* [Directions for this task]:
Check each line of the material below for the string "settle", then report how many lines have it, and nothing else.

* [Provided data]:
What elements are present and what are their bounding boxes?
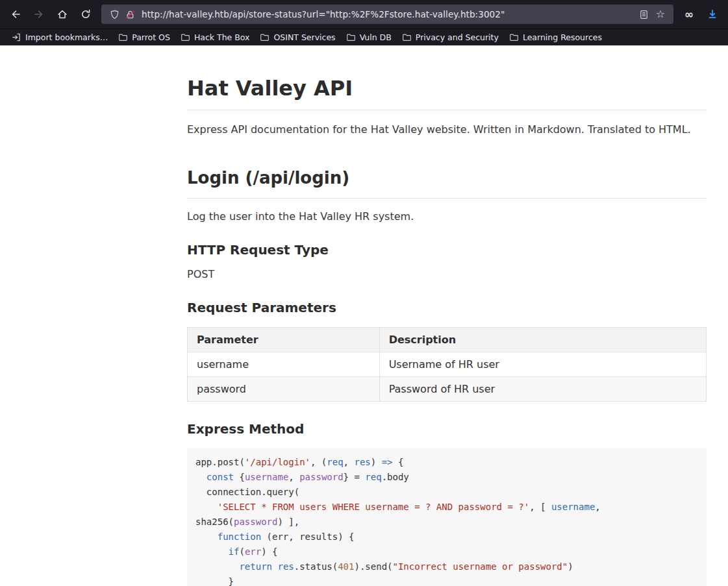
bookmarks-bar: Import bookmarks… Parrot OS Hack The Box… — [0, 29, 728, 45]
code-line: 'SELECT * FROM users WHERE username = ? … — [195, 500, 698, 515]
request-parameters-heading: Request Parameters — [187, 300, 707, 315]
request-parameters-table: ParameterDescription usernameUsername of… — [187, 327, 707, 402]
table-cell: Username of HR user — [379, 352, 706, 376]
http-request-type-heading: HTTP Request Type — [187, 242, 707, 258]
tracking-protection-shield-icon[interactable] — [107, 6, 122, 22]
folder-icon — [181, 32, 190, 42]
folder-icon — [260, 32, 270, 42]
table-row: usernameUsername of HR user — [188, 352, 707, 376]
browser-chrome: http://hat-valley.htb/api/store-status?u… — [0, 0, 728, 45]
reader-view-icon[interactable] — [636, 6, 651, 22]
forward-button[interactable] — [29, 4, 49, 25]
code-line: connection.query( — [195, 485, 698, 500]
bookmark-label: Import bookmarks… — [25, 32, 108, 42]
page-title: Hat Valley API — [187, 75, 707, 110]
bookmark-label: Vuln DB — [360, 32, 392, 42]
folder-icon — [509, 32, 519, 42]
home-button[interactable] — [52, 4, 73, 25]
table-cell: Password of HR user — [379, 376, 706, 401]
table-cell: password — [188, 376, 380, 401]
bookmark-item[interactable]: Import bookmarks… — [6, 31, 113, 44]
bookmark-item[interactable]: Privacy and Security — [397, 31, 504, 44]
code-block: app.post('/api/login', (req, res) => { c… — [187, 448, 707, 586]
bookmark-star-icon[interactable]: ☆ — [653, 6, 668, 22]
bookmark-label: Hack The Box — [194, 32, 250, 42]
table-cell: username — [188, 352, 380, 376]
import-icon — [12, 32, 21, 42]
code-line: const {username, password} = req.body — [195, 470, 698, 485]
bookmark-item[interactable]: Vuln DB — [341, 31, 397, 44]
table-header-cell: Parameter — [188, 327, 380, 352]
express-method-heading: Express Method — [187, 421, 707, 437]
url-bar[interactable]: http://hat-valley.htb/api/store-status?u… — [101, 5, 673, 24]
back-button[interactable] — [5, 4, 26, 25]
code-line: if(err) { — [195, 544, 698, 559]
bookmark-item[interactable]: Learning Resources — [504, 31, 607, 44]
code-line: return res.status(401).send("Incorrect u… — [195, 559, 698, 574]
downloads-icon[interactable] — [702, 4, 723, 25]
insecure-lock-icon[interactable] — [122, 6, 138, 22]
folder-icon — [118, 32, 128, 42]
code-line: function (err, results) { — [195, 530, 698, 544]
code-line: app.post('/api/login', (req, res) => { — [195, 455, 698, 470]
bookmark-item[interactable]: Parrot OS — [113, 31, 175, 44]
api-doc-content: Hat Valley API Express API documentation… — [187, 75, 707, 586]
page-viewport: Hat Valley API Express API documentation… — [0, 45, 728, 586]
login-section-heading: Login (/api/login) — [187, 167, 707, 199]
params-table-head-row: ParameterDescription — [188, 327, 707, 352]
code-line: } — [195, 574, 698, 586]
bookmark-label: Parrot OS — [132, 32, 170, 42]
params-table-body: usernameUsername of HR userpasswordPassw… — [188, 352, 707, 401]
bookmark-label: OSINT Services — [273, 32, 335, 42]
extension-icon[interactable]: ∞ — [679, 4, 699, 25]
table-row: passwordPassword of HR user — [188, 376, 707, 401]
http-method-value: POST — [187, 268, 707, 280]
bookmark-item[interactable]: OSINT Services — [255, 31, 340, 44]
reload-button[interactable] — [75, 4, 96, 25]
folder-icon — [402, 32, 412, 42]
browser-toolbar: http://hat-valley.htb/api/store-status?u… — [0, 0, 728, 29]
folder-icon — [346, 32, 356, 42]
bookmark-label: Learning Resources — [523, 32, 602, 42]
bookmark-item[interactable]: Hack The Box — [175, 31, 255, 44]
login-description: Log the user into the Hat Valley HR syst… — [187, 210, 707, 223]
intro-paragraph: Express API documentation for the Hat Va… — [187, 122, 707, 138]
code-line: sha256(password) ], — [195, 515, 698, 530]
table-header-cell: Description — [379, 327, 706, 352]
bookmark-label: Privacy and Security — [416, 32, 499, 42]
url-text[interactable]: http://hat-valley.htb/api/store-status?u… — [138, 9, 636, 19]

==

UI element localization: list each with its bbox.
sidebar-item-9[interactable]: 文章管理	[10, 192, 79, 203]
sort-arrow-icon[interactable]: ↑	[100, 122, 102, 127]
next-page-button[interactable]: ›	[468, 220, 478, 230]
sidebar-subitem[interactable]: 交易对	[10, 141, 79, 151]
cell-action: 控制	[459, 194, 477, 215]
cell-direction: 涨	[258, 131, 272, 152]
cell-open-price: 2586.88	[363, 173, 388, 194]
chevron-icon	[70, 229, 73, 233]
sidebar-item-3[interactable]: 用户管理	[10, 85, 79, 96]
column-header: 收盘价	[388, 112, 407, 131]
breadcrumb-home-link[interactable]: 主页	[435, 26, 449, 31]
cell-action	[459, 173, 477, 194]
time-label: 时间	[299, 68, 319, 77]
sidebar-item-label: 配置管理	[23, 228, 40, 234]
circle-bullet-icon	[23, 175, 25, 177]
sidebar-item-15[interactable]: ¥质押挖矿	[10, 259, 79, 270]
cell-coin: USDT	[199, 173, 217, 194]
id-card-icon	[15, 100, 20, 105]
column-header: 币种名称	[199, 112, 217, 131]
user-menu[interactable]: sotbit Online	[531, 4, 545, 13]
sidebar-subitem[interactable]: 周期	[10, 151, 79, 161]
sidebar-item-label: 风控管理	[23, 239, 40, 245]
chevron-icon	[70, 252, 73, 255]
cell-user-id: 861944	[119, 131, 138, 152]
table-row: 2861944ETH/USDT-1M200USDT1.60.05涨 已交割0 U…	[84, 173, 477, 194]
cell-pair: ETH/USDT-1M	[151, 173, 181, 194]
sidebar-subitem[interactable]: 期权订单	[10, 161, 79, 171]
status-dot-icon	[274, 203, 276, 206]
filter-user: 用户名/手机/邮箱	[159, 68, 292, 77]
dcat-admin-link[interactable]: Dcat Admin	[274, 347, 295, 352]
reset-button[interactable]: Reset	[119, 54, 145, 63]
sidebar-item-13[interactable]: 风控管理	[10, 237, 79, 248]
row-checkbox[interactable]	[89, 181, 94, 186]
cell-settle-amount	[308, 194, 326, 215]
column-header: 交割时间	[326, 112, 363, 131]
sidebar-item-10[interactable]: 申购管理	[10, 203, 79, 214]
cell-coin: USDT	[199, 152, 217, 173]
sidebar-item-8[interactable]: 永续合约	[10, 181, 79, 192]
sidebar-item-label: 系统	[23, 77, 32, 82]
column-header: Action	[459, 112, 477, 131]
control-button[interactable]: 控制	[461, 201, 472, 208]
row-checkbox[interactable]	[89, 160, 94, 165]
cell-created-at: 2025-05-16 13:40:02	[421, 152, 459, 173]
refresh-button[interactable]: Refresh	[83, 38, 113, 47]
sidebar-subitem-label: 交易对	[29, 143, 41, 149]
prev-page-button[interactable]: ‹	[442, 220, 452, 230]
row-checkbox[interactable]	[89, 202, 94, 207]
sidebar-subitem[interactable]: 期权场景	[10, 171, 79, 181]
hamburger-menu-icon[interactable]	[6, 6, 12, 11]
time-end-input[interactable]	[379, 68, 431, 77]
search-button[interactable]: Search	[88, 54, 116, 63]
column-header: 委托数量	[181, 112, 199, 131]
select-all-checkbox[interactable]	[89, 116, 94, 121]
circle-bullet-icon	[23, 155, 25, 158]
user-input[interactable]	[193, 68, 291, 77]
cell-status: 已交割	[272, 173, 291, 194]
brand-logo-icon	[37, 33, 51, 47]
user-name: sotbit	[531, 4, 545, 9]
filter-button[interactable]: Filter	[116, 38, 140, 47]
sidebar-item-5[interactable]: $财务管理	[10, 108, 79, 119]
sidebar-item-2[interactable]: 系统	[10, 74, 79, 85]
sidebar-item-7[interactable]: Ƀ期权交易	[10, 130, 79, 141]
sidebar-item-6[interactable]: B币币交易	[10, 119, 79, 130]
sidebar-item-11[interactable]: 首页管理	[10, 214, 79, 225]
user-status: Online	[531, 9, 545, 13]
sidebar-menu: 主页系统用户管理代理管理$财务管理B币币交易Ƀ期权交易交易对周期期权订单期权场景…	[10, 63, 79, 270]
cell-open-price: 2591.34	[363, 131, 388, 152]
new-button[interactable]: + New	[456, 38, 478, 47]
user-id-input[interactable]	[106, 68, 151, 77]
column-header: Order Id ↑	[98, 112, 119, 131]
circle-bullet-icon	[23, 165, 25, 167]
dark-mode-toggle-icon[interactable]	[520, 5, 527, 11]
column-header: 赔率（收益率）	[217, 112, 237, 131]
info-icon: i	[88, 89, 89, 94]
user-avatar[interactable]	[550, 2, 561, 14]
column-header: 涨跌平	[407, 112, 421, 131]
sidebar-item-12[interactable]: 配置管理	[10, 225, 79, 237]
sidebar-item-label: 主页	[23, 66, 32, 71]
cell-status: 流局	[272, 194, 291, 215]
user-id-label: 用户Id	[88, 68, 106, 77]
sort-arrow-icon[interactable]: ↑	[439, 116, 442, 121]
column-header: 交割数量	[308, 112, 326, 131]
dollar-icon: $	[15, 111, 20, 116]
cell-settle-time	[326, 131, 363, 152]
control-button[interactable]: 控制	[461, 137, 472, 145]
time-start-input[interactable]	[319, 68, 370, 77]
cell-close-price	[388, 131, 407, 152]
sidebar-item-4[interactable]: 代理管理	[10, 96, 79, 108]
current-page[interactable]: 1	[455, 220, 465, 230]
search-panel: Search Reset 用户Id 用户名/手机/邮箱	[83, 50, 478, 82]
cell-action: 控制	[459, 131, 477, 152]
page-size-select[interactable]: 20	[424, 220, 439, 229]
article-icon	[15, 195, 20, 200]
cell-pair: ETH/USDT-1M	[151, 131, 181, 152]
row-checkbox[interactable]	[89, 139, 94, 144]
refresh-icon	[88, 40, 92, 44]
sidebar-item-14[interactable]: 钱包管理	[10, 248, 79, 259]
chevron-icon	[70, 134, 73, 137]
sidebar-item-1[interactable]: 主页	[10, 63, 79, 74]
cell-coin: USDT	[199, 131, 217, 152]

* [Solution for this task]:
2